Monday, November 30, 2009

LOL! Vegan Again

Well, I had some tuna for breakfast, in line with this "animal protein at every meal" idea, and I was sick as a dog all day.  My body just cannot handle it.  And writing that post yesterday really made me see how much I like eating a plant-based diet.  It is better in every way except for the protracted withdrawal.  So, thinking about it today, I realized that I could do a better job with nutrition and eating a more diverse range of vegetable proteins, and I decided to give vegan another try.  I feel relieved with that decision, so I'll find a way to make it work.

Vegan No More

You may recall that I started a vegan diet about 2 months ago.  I have had to give it up.  Since my hypomania a couple of weeks ago the protracted withdrawal has just been getting steadily worse.  Yesterday was the worst.  After breakfast I had to lie down again, it felt like my blood sugar was low, even though I'd just eaten, and my blood pressure felt really low too, I thought I was going to pass out while lying down.  I was taking a ton of Total Amino Solutions (TAS), and it wasn't helping. In fact, I was starting to suspect that I was actually taking too much TAS.  I needed another way to get more protein into my system, because the vegetable proteins didn't seem to be doing the job.  I made a tuna sandwich.

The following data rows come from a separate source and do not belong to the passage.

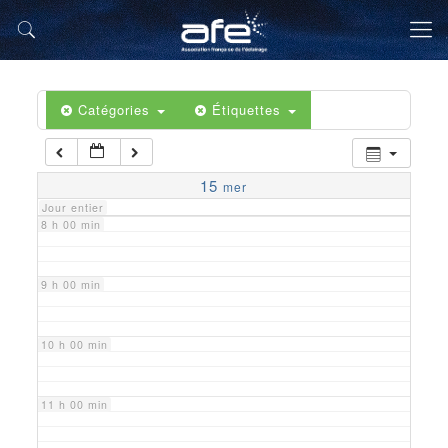
5 h 00 min
6 h 00 min
Catégories
Étiquettes
7 h 00 min
15
mer
Jour entier
8 h 00 min
9 h 00 min
10 h 00 min
11 h 00 min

It didn't help right away, in fact, I continued to get worse for a while.  But after about 6 hours I started to feel appreciably better.  I ate the rest of the tuna and felt quite good last night.  This morning I had my usual oatmeal and blueberries for breakfast, which most people would agree is a nutritious meal, but the protracted withdrawal symptoms were bad again until I had some salmon at lunch.  It seems pretty clear now that I have to find a way to include animal protein at every meal.

I am VERY disappointed.  I am not worried about the animals, but I really prefer to eat a plant-based diet.  My reflux has practically disappeared since I went vegan.  It is just more fun eating plants, it is easier to cook, and I never feel weighed down after a meal.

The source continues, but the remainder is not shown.